にほんご研究室 にほんご研究室

間違いやすい動詞の誤用|「見れる」「食べれる」は正しい?

誤用 動詞 ら抜き言葉 日本語文法
広告スペース (article-top)

動詞の誤用は日常会話で頻繁に見られますが、ビジネス文書や公式な場面では正確な表現が求められます。ここでは「ら抜き言葉」「さ入れ言葉」「れ足す言葉」など、動詞に関するよくある誤用を解説します。

ら抜き言葉

ら抜き言葉とは

一段動詞の可能形から「ら」を省略した表現です。「見られる」を「見れる」、「食べられる」を「食べれる」とする用法を指します。

主な例

ら抜き(非標準)標準形
見れる見られる
食べれる食べられる
来れる来られる
起きれる起きられる
着れる着られる

ら抜き言葉の現状

文化庁の世論調査では、ら抜き言葉を使う人の割合が年々増加しています。若い世代では「ら抜き」のほうが自然に感じる人が多くなっています。しかし、正式な文章や目上の人との会話では、標準形を使うのが無難です。

さ入れ言葉

さ入れ言葉とは

五段動詞の使役形に不要な「さ」を挿入する誤用です。「行かせる」を「行かさせる」とする用法です。

主な例

さ入れ(誤用)正しい表現
行かさせる行かせる
読まさせる読ませる
歌わさせる歌わせる
持たさせる持たせる

注意点

一段動詞では「させる」が正しい使役形です。「食べさせる」「見させる」は正しい表現であり、さ入れ言葉ではありません。五段動詞の場合に「さ」が不要になります。

れ足す言葉

れ足す言葉とは

五段動詞の可能形に不要な「れ」を付加する誤用です。「行ける」を「行けれる」とする用法です。

れ足す(誤用)正しい表現
行けれる行ける
書けれる書ける
読めれる読める
飲めれる飲める

五段動詞の可能形はすでに「〜ける」「〜める」で完結しており、「れる」を追加する必要はありません。

「全然〜ない」と「全然〜だ」

伝統的な用法

「全然」は本来、否定表現と組み合わせて使う副詞です。「全然わからない」「全然違う」のように、打ち消しの表現とセットで使います。

現代の用法

「全然おいしい」「全然大丈夫」のように肯定表現と組み合わせる用法が広まっています。実は夏目漱石の時代にも肯定表現との組み合わせは見られましたが、戦後の国語教育で否定専用とされた経緯があります。現在では辞書にも肯定用法が記載され始めていますが、フォーマルな場面では否定表現と組み合わせるほうが無難です。

「的を射る」と「的を得る」

正しい表現

「的を射る」が伝統的に正しいとされる表現で、「物事の核心をつく」という意味です。

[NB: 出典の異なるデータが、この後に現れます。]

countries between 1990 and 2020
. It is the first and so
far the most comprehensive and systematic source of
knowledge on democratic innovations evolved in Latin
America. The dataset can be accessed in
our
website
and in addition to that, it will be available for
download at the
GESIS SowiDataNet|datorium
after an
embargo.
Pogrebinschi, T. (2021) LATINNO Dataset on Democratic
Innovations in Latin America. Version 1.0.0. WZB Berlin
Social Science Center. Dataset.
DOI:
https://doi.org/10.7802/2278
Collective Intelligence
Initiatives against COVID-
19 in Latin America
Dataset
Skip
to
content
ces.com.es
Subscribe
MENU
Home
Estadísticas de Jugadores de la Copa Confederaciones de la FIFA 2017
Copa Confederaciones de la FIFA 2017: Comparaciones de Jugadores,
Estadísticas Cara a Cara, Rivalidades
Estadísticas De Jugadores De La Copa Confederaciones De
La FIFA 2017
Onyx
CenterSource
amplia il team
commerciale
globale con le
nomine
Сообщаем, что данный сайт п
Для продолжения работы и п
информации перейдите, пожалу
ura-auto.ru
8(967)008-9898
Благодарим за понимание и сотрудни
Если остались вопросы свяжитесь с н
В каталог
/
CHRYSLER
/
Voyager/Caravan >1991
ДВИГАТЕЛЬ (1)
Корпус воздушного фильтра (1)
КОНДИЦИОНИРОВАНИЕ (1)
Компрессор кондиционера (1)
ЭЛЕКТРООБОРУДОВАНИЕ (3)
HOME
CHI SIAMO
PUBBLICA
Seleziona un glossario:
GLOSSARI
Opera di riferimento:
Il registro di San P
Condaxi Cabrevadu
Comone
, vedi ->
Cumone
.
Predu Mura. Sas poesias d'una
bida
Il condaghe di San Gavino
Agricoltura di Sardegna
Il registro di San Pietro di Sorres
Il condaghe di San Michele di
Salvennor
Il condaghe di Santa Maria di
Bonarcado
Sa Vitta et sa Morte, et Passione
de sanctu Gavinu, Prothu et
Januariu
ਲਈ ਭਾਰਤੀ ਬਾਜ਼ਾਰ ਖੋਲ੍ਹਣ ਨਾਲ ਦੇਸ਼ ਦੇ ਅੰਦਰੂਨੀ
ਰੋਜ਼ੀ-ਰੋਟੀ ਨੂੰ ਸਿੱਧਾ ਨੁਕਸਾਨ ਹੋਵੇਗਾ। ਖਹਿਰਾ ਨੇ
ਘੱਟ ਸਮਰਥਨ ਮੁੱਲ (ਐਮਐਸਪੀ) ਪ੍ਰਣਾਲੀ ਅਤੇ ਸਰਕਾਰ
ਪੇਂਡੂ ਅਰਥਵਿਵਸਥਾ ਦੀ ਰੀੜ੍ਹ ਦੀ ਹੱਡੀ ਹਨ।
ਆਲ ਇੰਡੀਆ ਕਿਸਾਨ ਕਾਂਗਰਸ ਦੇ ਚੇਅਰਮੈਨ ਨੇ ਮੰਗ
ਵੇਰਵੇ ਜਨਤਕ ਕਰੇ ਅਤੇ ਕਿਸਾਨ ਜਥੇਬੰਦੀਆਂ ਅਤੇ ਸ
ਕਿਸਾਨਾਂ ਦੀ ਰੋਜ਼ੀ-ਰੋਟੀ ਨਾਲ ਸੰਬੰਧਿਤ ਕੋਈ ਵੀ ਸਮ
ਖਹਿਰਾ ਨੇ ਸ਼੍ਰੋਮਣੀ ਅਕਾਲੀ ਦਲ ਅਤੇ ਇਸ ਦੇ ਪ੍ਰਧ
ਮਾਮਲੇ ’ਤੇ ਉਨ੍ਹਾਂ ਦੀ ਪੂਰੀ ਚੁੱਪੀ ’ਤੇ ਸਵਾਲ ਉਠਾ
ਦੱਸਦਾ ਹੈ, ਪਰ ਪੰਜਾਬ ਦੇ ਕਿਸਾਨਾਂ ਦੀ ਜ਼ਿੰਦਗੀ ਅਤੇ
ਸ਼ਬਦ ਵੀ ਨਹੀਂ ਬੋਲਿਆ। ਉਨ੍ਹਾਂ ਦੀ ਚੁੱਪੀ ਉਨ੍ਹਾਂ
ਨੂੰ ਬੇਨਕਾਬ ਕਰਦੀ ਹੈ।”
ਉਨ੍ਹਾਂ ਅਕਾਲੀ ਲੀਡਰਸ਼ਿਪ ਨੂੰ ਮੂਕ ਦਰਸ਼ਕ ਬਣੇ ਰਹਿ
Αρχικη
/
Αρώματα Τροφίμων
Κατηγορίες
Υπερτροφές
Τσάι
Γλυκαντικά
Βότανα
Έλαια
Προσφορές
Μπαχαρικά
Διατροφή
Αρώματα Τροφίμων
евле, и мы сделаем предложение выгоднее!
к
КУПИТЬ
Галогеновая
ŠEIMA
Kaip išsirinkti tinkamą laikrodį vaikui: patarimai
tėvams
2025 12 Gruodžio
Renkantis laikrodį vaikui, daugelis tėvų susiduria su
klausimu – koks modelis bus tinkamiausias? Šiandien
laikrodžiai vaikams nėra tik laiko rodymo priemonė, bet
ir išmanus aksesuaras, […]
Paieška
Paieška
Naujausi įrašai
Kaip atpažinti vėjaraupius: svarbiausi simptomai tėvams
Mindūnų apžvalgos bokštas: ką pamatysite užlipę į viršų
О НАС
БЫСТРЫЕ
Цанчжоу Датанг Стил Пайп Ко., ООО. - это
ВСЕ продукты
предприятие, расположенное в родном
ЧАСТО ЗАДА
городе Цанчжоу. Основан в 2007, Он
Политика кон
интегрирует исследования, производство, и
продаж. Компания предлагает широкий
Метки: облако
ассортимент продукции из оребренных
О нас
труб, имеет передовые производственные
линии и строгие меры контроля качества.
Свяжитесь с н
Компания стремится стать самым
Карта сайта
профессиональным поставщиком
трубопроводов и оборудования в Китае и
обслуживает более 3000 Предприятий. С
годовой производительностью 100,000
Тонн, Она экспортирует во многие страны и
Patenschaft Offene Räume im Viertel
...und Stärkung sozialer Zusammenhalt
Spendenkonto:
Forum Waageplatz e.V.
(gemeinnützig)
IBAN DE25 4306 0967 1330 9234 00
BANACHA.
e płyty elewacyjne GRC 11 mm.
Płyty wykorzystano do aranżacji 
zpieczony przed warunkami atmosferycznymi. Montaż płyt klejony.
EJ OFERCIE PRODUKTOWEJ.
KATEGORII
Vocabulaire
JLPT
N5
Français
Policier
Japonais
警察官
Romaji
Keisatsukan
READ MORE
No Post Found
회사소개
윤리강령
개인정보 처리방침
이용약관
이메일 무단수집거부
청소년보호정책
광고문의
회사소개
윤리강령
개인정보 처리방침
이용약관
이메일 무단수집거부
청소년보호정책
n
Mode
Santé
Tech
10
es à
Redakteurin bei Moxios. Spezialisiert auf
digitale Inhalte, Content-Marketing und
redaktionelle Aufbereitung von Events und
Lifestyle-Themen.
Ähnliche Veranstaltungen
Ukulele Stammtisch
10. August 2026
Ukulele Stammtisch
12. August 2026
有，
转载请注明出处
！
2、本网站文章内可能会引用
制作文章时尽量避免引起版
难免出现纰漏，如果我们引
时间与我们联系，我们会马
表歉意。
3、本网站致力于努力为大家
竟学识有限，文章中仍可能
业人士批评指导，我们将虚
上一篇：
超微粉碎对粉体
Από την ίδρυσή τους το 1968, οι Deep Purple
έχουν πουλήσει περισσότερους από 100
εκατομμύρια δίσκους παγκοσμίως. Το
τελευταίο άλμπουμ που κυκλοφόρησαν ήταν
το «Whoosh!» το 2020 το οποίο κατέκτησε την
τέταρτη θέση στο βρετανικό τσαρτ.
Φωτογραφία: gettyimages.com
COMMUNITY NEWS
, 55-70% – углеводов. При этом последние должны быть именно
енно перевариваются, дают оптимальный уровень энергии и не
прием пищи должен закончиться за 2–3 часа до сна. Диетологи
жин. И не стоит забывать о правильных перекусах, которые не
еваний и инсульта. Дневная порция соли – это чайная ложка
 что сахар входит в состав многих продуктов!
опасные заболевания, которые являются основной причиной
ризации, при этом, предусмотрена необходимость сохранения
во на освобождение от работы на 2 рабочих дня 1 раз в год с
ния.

「的を得る」は誤用とされてきましたが、「当を得る」(道理にかなっている)との混同から広まりました。

現在の扱い

近年の辞書の中には「的を得る」を認めるものも出てきていますが、「的を射る」を使うほうが安全です。

「汚名を挽回する」の誤り

正しい表現

「汚名を返上する」または「名誉を挽回する」が正しい表現です。「汚名を挽回する」は「汚名を取り戻す」という意味になり、論理的に矛盾します。

誤用正しい表現
汚名を挽回する汚名を返上する / 名誉を挽回する

「役不足」の誤用

よくある間違い

「自分には力不足だ」という意味で「役不足だ」と使う人がいますが、これは正反対の意味です。

正しい意味

「役不足」は、その人の実力に対して役目が軽すぎることを意味します。力が足りないのではなく、力が余っている状態です。

誤用正しい表現
私には役不足です(力が足りない意味で)私には力不足です / 私には荷が重いです

まとめ

動詞の誤用には、ら抜き言葉、さ入れ言葉、れ足す言葉といった活用の問題と、慣用表現の意味の取り違えがあります。日常会話では許容されるものもありますが、ビジネスや公式な場面では正確な表現を心がけましょう。特に「役不足」「汚名を挽回」など意味が逆転する誤用は、コミュニケーション上の誤解を招くため注意が必要です。